‘The headquarters of ‘The Church of the Liquid Gospel’ is a strange sight to behold. The building is small and absurd, made of a bleeding stone and set under the sky like a half-melted sundae. Clear liquid, water one hopes, spills sloppily from its chimney, landing in obscene chunks that splatter absentminded passersby. Members of the church’s small pantheon wriggle and dance in stained-glass scenes that bulge from their frames like the bubbles of a sickly bath.
At its core, ‘The Church of the Liquid Gospel’ believes we are in the preliminary stages of an unnamed, unfounded faith. The world’s stories, now and before this, are set to make up this eventual religion’s parables and texts, meaning that the to-be ‘gospel’ is not yet determined- it remains fluid. Saints and avatars are created and retired on a regular basis; parables emerge from yesterday’s domestic scenes- ‘The Milk Left to Expire,’ ‘The Risen Lifeguard,’ ‘A Banana in the Lunchbox.’
The church’s devotees are a slow-moving bunch, endlessly worrying over potential future readings of the world’s day-to-day activities. Will our failures serve as encouragement for the congregation to be? Or will they be used as evidence for some sort of inherent moral weakness? Like cupping water in one’s hands, the liquidity of the Gospel makes it an impossible burden to bear for long. Many congregants will eventually flee to faiths with a little more in the way of structure.’

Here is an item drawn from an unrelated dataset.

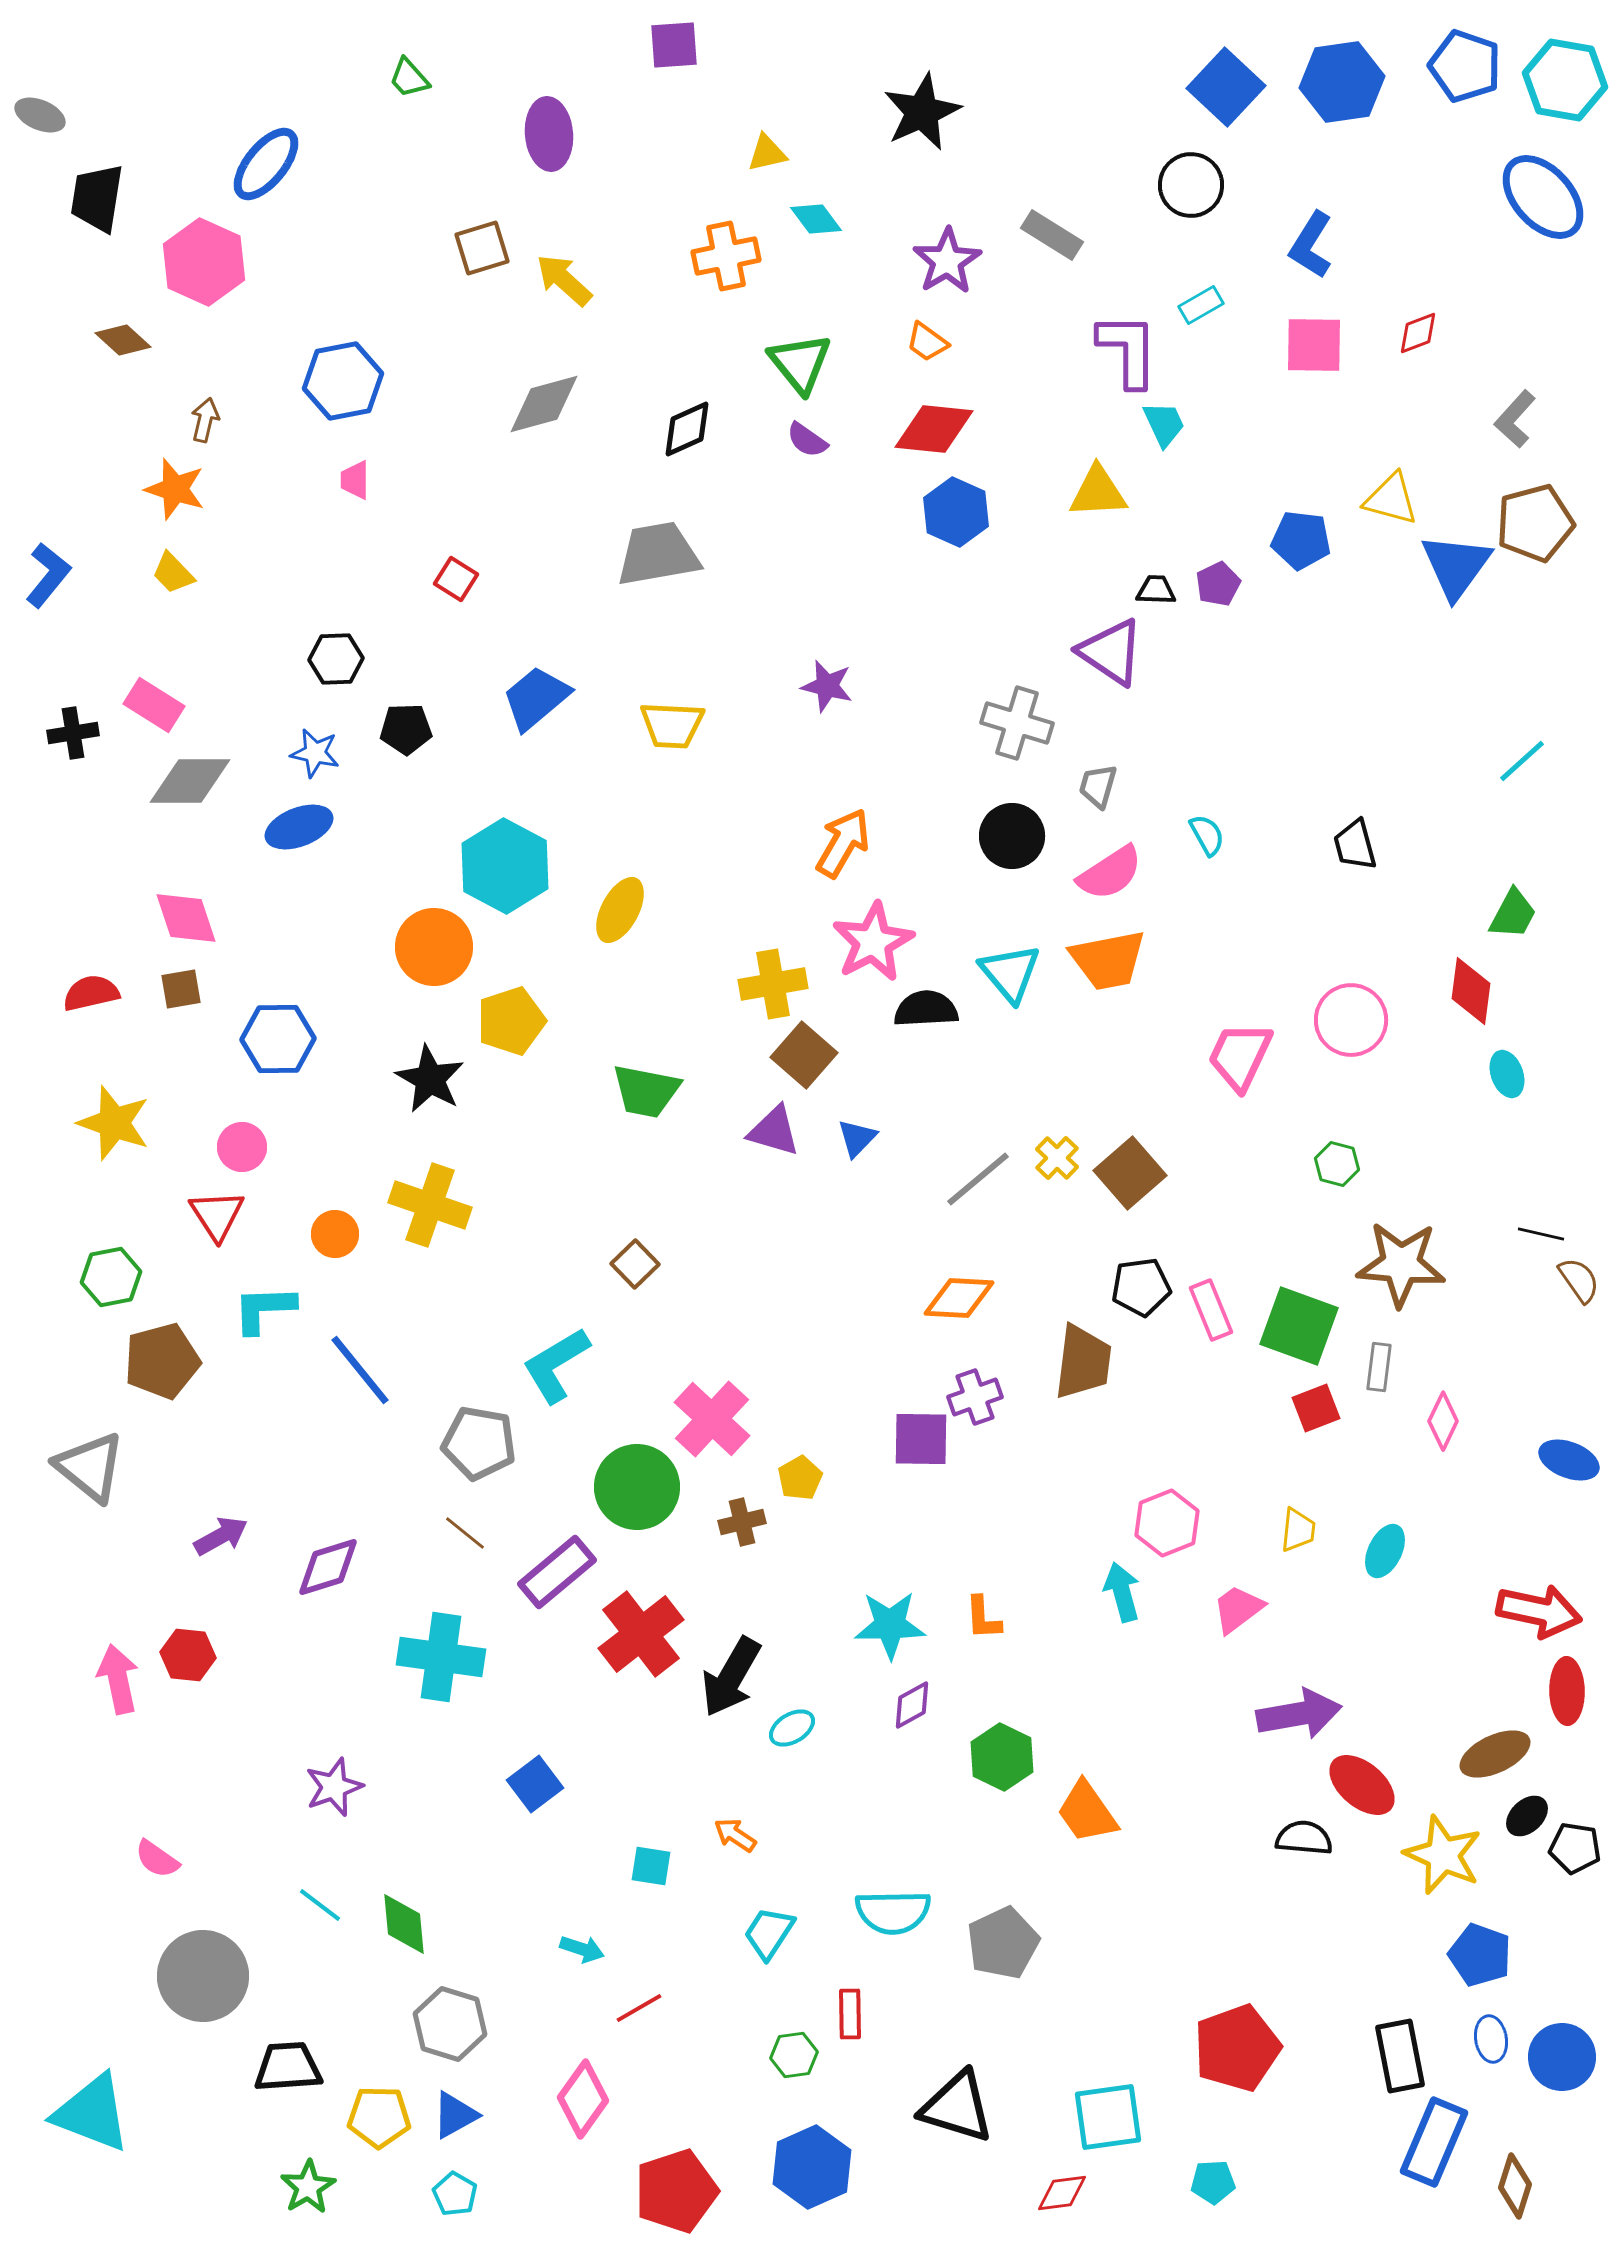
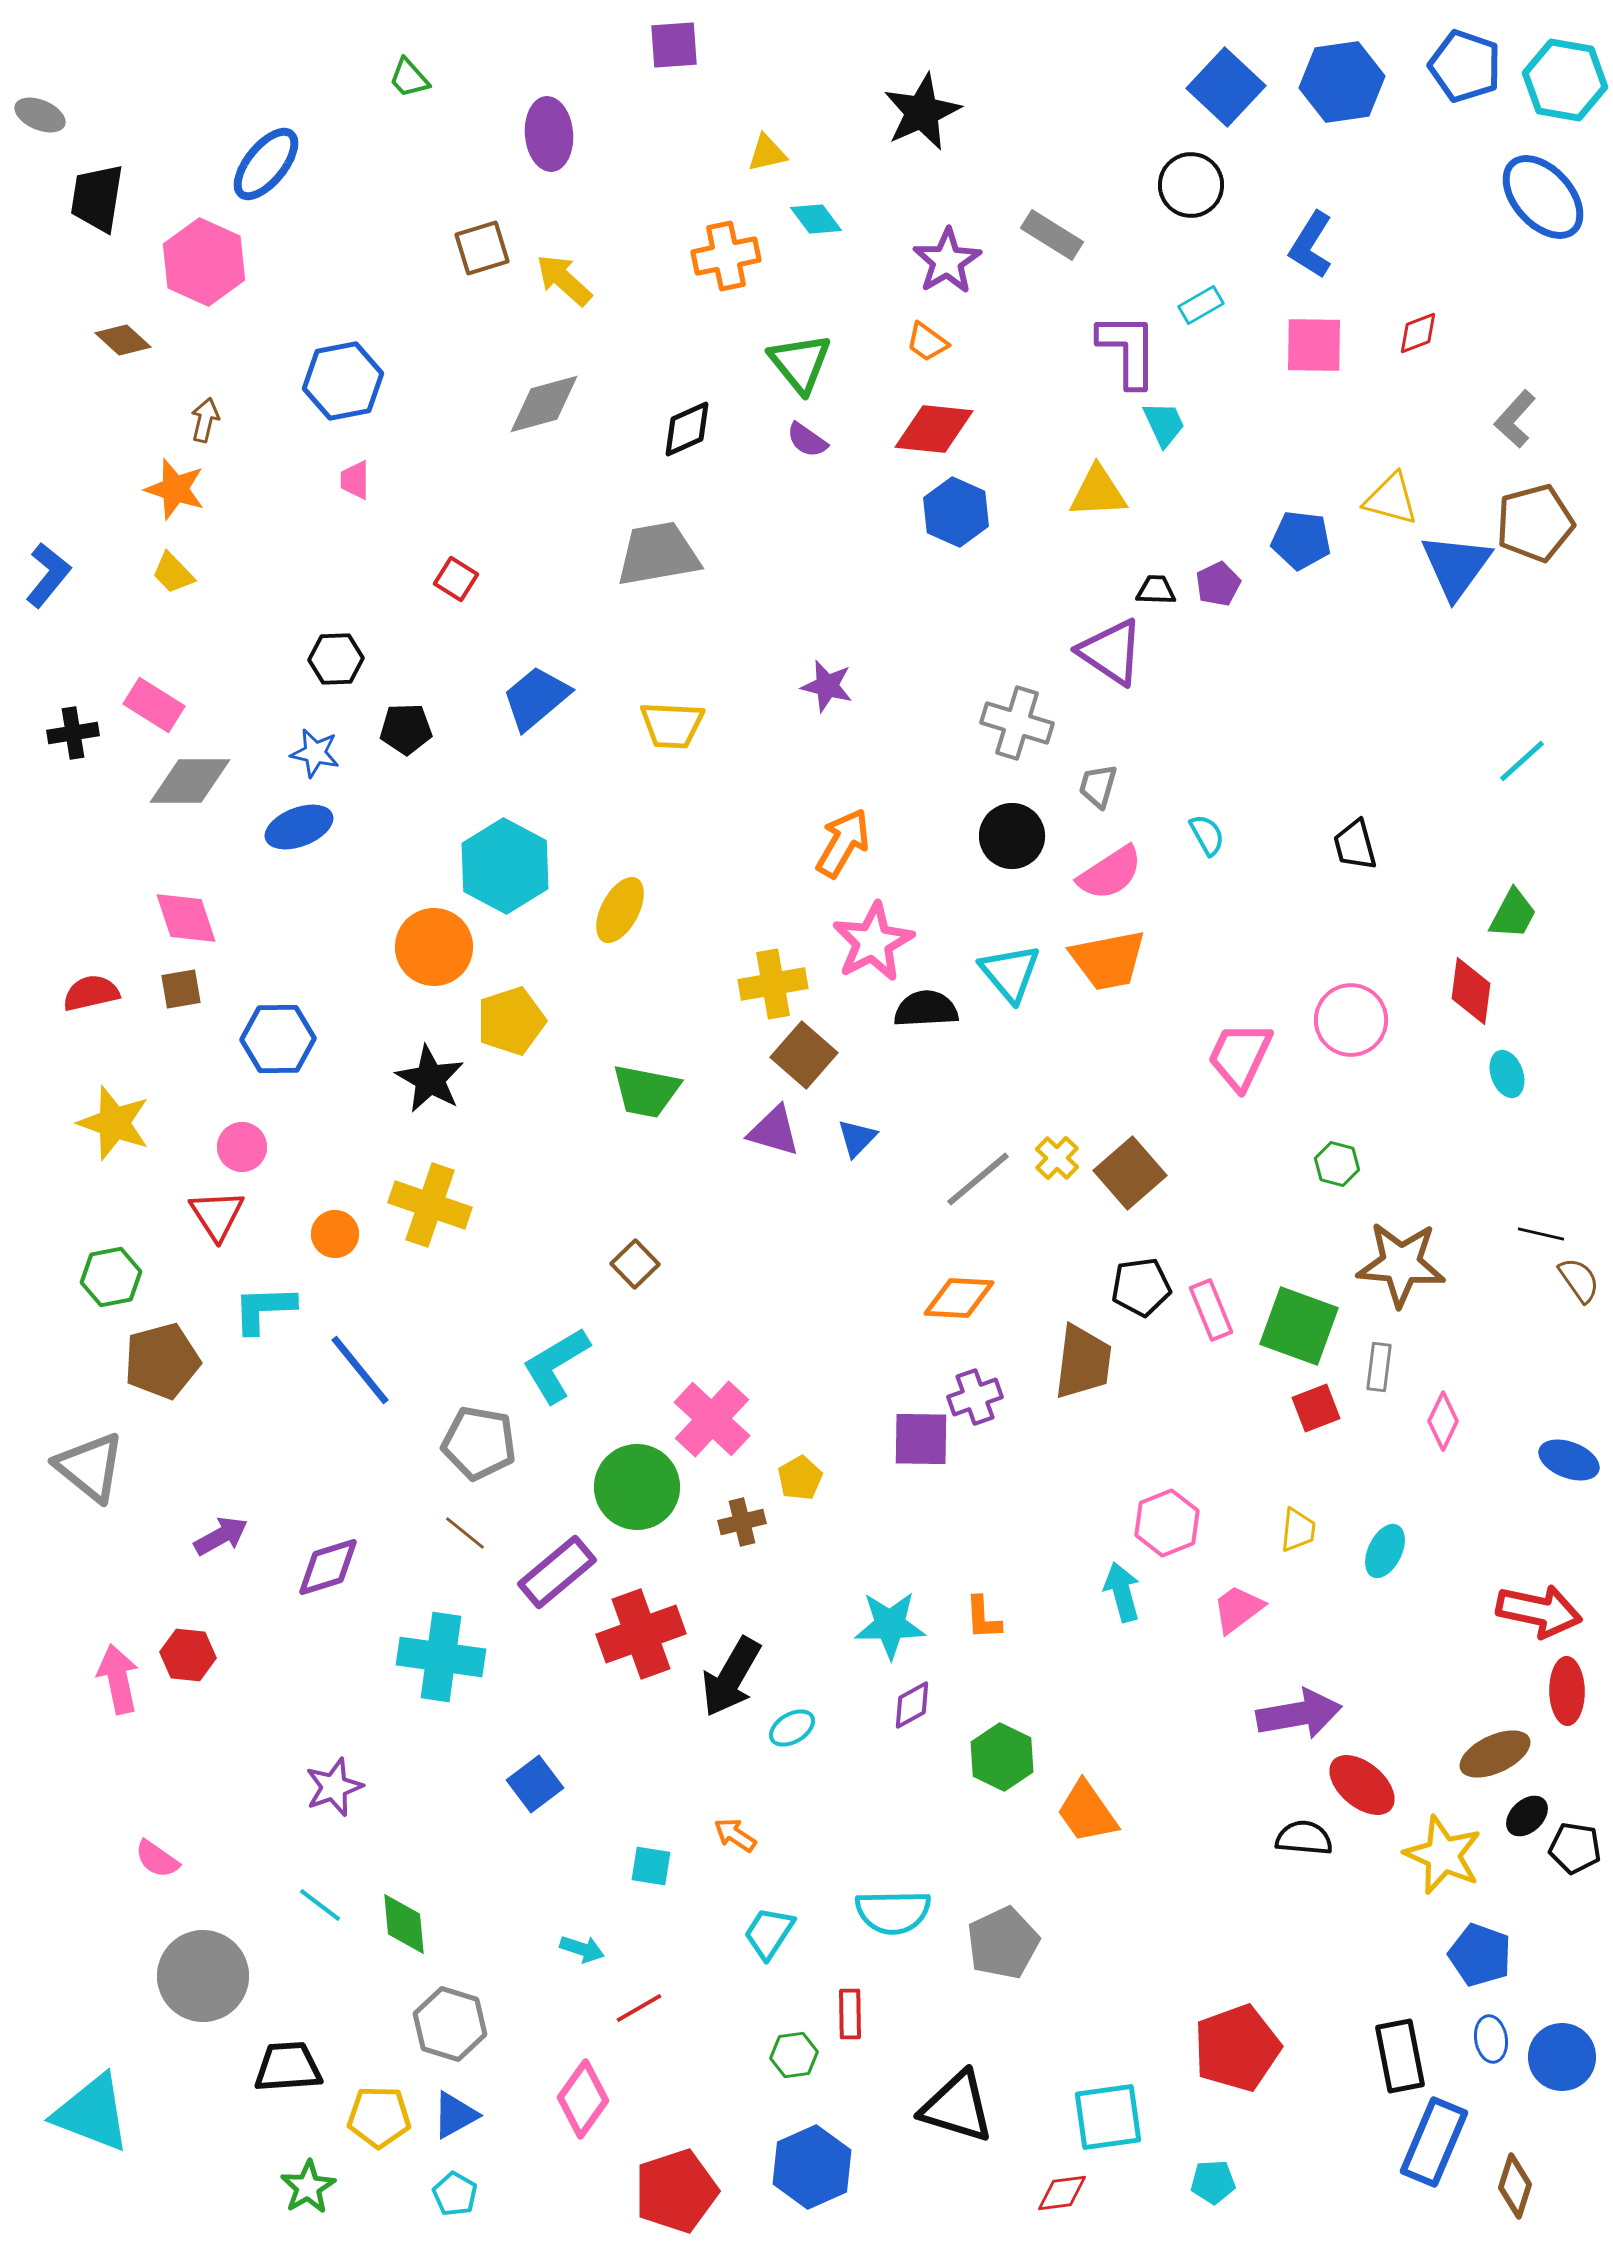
red cross at (641, 1634): rotated 18 degrees clockwise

It does not seem possible to enter ‘The Church of the Liquid Gospel’ with any real confidence in remaining dry. The fluid pouring from the roof drapes across the threshold in chaotic intervals and churchgoers come and go without any sort of hesitation- some being caught in the downfall and others stepping between the torrents. It’s a particular gamble for a man that carries everything he owns on his back.
The spearhead dripping of a new cascade catches the cuff of my left sleeve but I make it through the door otherwise dry, barely avoiding a collision with a devout-looking woman just inside. The woman smiles at me and wrings her jacket out onto the floor, or, through the grates that make up the floor. The ‘Church’ is built on a black pool that wavers just below our feet, its waters pulled toward a clear central pillar that I recognize as the base of the ‘chimney.’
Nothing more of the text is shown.